SEATTLE (BP)–An estimated crowd of 25,000 assembled at Seattle’s Safeco Field May 1 for a “Mayday for Marriage Rally” sponsored by a coalition of Christian leaders in Washington State named “The Mayday for Marriage Initiative.”
The demographically and racially diverse crowd gathered from across the state in support of the rally’s theme, “Take a Stand for Marriage.” In response to the threat of same-sex unions facing America, sponsors organized the event as a show of support for traditional marriage, defined as a union between one man and one woman.

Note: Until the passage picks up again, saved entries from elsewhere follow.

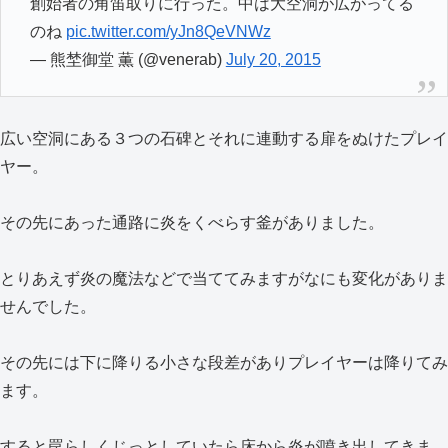
創始者の角笛取りに行った。中は大空洞が広がってる
のね
pic.twitter.com/yJn8QeVNWz
— 熊埜御堂 薫 (@venerab)
July 20, 2015
広い空洞にある３つの石碑とそれに連動する扉をぬけたプレイ
ヤー。
その先にあった通路に炎をくべらす釜がありました。
とりあえず炎の魔法などで当ててみますがなにも変化がありま
せんでした。
その先には下に降りる小さな段差がありプレイヤーは降りてみ
ます。
すると罠らしくじっとしていたら床から炎が噴き出してきま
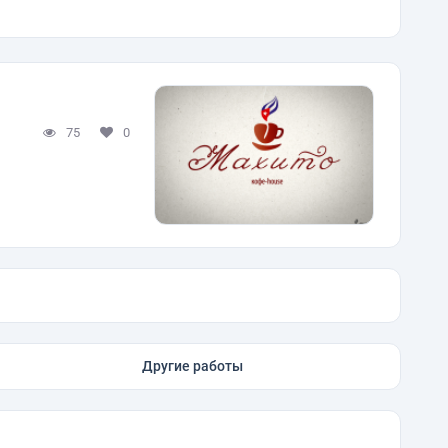
75
0
Другие работы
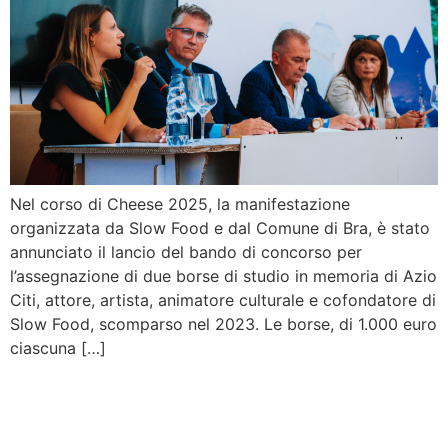
Nel corso di Cheese 2025, la manifestazione
organizzata da Slow Food e dal Comune di Bra, è stato
annunciato il lancio del bando di concorso per
l’assegnazione di due borse di studio in memoria di Azio
Citi, attore, artista, animatore culturale e cofondatore di
Slow Food, scomparso nel 2023. Le borse, di 1.000 euro
ciascuna […]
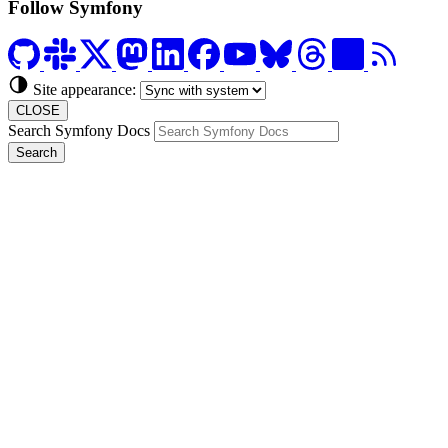
Follow Symfony
Site appearance:
CLOSE
Search Symfony Docs
Search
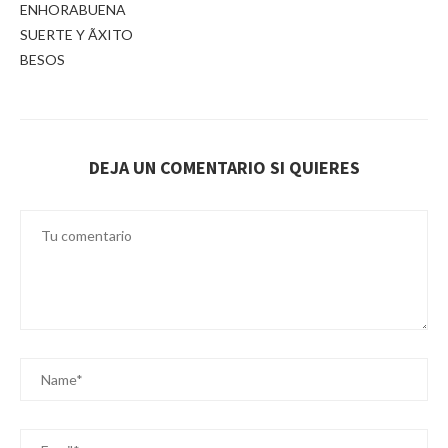
ENHORABUENA
SUERTE Y ÃXITO
BESOS
DEJA UN COMENTARIO SI QUIERES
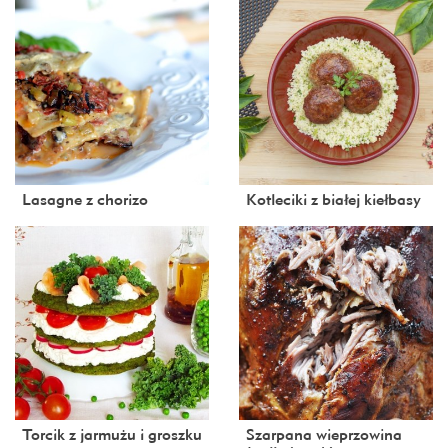
Lasagne z chorizo
Kotleciki z białej kiełbasy
Torcik z jarmużu i groszku
Szarpana wieprzowina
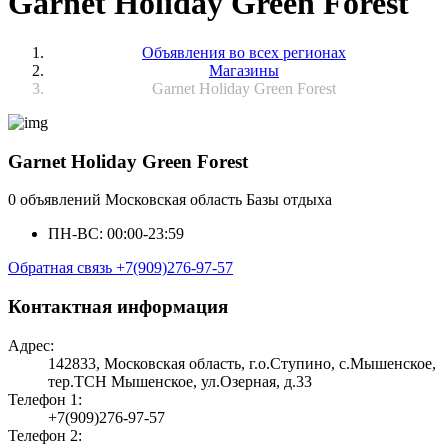
Garnet Holiday Green Forest
Объявления во всех регионах
Магазины
Garnet Holiday Green Forest
Garnet Holiday Green Forest
0 объявлений
Московская область
Базы отдыха
ПН-ВС: 00:00-23:59
Обратная связь
+7(909)276-97-57
Контактная информация
Адрес:
142833, Московская область, г.о.Ступино, с.Мышенское,
тер.ТСН Мышенское, ул.Озерная, д.33
Телефон 1:
+7(909)276-97-57
Телефон 2:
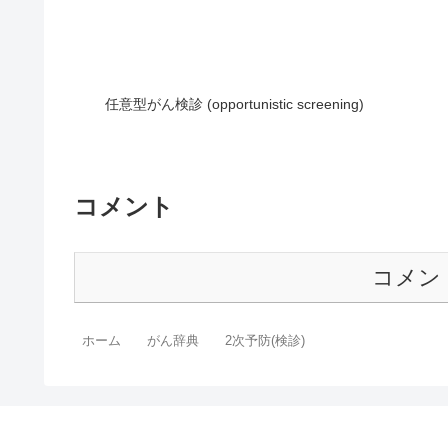
任意型がん検診 (opportunistic screening)
コメント
コメン
ホーム
がん辞典
2次予防(検診)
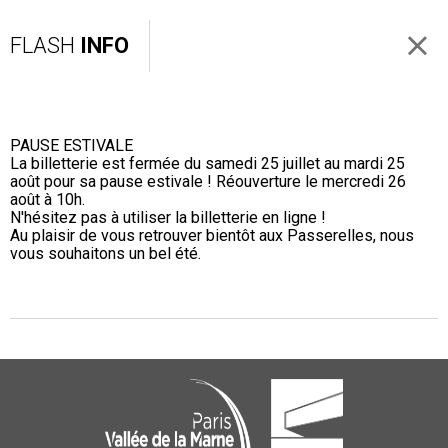
FLASH
INFO
PAUSE ESTIVALE
La billetterie est fermée du samedi 25 juillet au mardi 25
août pour sa pause estivale ! Réouverture le mercredi 26
août à 10h.
N'hésitez pas à utiliser la billetterie en ligne !
Au plaisir de vous retrouver bientôt aux Passerelles, nous
vous souhaitons un bel été.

Though the crowd did not fill the 47,000-seat stadium, the turnout was impressive given the fact that organizers put the rally together in only 30 days. Word of the event was spread via television spots, direct mail promotion and e-mail contacts.
While attendees were treated to a bevy of Seattle-area speakers during the two-hour event, the rally’s featured personality was James Dobson, best-selling author, radio talk show host and founder of the pro-family organization Focus on the Family.
Dobson rarely makes public appearances. However, it marked the second pro-marriage event he has addressed in less than a month. In early April, Dobson spoke to a similar rally in Portland, Ore., sponsored by the Oregon Defense of Marriage Coalition.
Responding to an enthusiastic ovation when introduced, Dobson praised the crowd for taking part in the rally. Given the beauty of the sun-kissed day, a rare springtime occurrence in the Pacific Northwest, he commended attendees for using the day to take a stand for what is right rather than choosing to pursue some leisurely activity.
Dobson cited several consequences likely to occur if same-sex unions are legitimized in America. One of the most ominous, he said, is the “threat to religious liberty and the church.” Citing Canada as an example, Dobson said that Washington’s neighbor to the north is criminalizing any speech that is deemed derogatory toward homosexuality.
If homosexual marriage becomes the norm in the United States, “the culture war is lost,” Dobson said. “How do we oppose this tidal wave?” he asked. “The only way to solve this problem is with a federal marriage amendment,” Dobson declared, answering his own question.
“There are those who want to leave this issue to the states,” Dobson stated. “We cannot have 50 definitions of marriage,” he emphasized. “You can’t be married in Connecticut but not married in Texas.”
Dobson concluded his address by encouraging the crowd to stand strong. “This is a tough fight,” he said. “It’s hot, it’s gritty and it’s not comfortable. Nobody likes to be called names.” Attendees responded with a roaring standing ovation that lasted several minutes.
Approximately 1,500 protesters did their best to make their presence known. Homosexual rights groups sported signs, hurled slurs and chanted incessantly during the duration of the rally. At one point, some even sought to block the entrances to the event.
Event organizers did not deter protesters from entering Safeco Field. A few dozen sat in outfield seats on the left field side of the ball park. They jeered and chanted as speakers addressed the crowd.
At one point in his talk, Dobson turned to the raucous protesters and said, “We welcome you here. We love you.” The crowd responded with a loud, long ovation.
Other protestors marched along Safeco’s concourse chanting and beating drums. A band situated outside the center field fence tried to distract the crowd with loud music while a small plane circled the stadium pulling a banner with the message, “Get out of our ball park bigots.”
In spite of repeated provocations by protestors, rally attendees stayed focused on the purpose of the event: the support of traditional marriage.
While event organizers see same-sex unions as a threat nationwide, the issue is of particular interest to their state. Washington’s Defense of Marriage Act, passed in 1998, currently is being challenged by a lawsuit filed by the American Civil Liberties Union. The suit, filed in early April, claims that the act violates state and federal constitutional guarantees of equal protection under the law.
Rally attendee Yolande Martin summed up the sentiments at the gathering. “I’m tired of being complacent about this,” said the resident of Bothell, a suburb of Seattle. “People think we hate homosexuals. It’s not that. We just don’t want their agenda crammed down our throats.” Martin continued, “After this, what else are they going to change? It has to stop somewhere.”